■ **Study material**:
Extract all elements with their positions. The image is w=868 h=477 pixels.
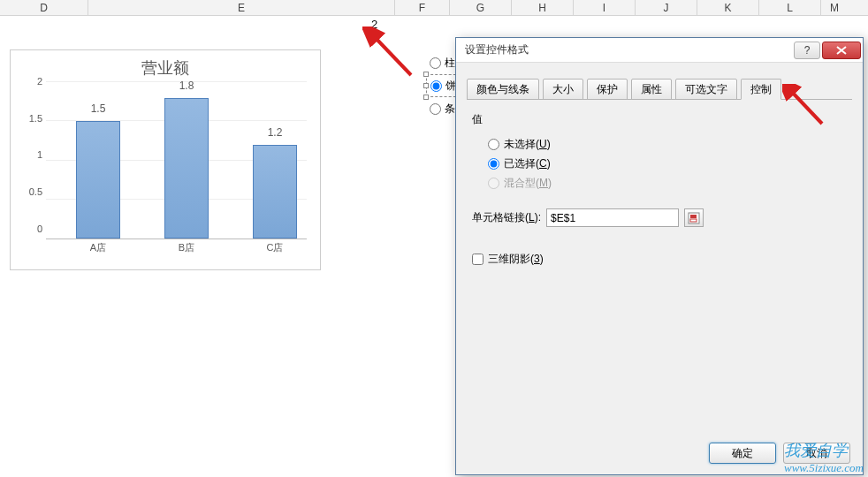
y-tick-1: 0.5 (19, 186, 42, 197)
col-m[interactable]: M (821, 0, 848, 15)
col-h[interactable]: H (512, 0, 574, 15)
shadow-row[interactable]: 三维阴影(3) (472, 252, 847, 267)
cancel-button[interactable]: 取消 (783, 443, 850, 464)
col-g[interactable]: G (450, 0, 512, 15)
tab-protection[interactable]: 保护 (587, 79, 628, 100)
shadow-label: 三维阴影(3) (488, 252, 544, 267)
value-opt-checked-label: 已选择(C) (504, 156, 551, 171)
cell-e1-value[interactable]: 2 (371, 18, 377, 31)
shadow-checkbox[interactable] (472, 254, 483, 265)
close-icon (836, 46, 847, 55)
column-headers: D E F G H I J K L M (0, 0, 868, 16)
x-label-c: C店 (248, 241, 301, 254)
sheet-radio-bar-input[interactable] (430, 103, 441, 115)
chart-grid: 1.5 A店 1.8 B店 1.2 C店 (46, 82, 307, 239)
help-button[interactable]: ? (794, 42, 820, 59)
value-opt-unchecked[interactable]: 未选择(U) (488, 134, 847, 154)
tab-alt-text[interactable]: 可选文字 (675, 79, 737, 100)
bar-label-a: 1.5 (72, 102, 125, 115)
dialog-body: 值 未选择(U) 已选择(C) 混合型(M) 单元格链接(L): (456, 100, 863, 279)
bar-a (76, 121, 120, 238)
dialog-titlebar[interactable]: 设置控件格式 ? (456, 38, 863, 63)
range-picker-icon (688, 212, 700, 224)
cell-link-label: 单元格链接(L): (472, 210, 541, 225)
y-tick-3: 1.5 (19, 113, 42, 124)
col-f[interactable]: F (395, 0, 450, 15)
y-tick-2: 1 (19, 149, 42, 160)
svg-line-0 (373, 35, 411, 75)
tab-control[interactable]: 控制 (741, 79, 781, 100)
value-opt-unchecked-input[interactable] (488, 139, 499, 150)
sheet-radio-column-input[interactable] (430, 57, 441, 69)
col-l[interactable]: L (759, 0, 821, 15)
value-opt-mixed: 混合型(M) (488, 173, 847, 193)
sheet-radio-pie-input[interactable] (430, 80, 442, 92)
x-label-a: A店 (72, 241, 125, 254)
bar-label-b: 1.8 (160, 80, 213, 92)
col-j[interactable]: J (636, 0, 697, 15)
y-tick-0: 0 (19, 223, 42, 234)
value-options: 未选择(U) 已选择(C) 混合型(M) (472, 134, 847, 193)
cell-link-row: 单元格链接(L): (472, 208, 847, 227)
dialog-title: 设置控件格式 (465, 42, 792, 57)
chart[interactable]: 营业额 1.5 A店 1.8 B店 1.2 C店 0 0.5 1 1.5 2 (10, 49, 321, 270)
bar-c (253, 145, 297, 238)
chart-title: 营业额 (11, 50, 320, 82)
chart-body: 1.5 A店 1.8 B店 1.2 C店 0 0.5 1 1.5 2 (19, 82, 311, 250)
tab-colors-lines[interactable]: 颜色与线条 (467, 79, 539, 100)
value-opt-mixed-input (488, 178, 499, 189)
dialog-tabs: 颜色与线条 大小 保护 属性 可选文字 控制 (456, 63, 863, 100)
value-opt-mixed-label: 混合型(M) (504, 176, 552, 191)
bar-label-c: 1.2 (248, 126, 301, 139)
value-opt-unchecked-label: 未选择(U) (504, 137, 551, 152)
col-e[interactable]: E (88, 0, 395, 15)
tab-size[interactable]: 大小 (543, 79, 583, 100)
col-d[interactable]: D (0, 0, 88, 15)
value-opt-checked-input[interactable] (488, 158, 499, 170)
bar-b (164, 98, 209, 238)
close-button[interactable] (822, 42, 861, 59)
value-group-label: 值 (472, 112, 847, 127)
ok-button[interactable]: 确定 (709, 443, 776, 464)
format-control-dialog: 设置控件格式 ? 颜色与线条 大小 保护 属性 可选文字 控制 值 未选择(U)… (455, 37, 864, 475)
x-label-b: B店 (160, 241, 213, 254)
value-opt-checked[interactable]: 已选择(C) (488, 154, 847, 173)
col-k[interactable]: K (697, 0, 759, 15)
dialog-actions: 确定 取消 (709, 443, 850, 464)
cell-link-input[interactable] (546, 208, 679, 227)
svg-rect-2 (690, 215, 697, 218)
col-i[interactable]: I (574, 0, 636, 15)
tab-properties[interactable]: 属性 (631, 79, 672, 100)
annotation-arrow-1 (362, 26, 424, 88)
y-tick-4: 2 (19, 76, 42, 87)
range-picker-button[interactable] (684, 208, 704, 227)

■ **Problem statement**:
For each line of the material that contains the word "picker", make a copy.

■ **Task output**:
range-picker-icon (688, 212, 700, 224)
range-picker-button[interactable] (684, 208, 704, 227)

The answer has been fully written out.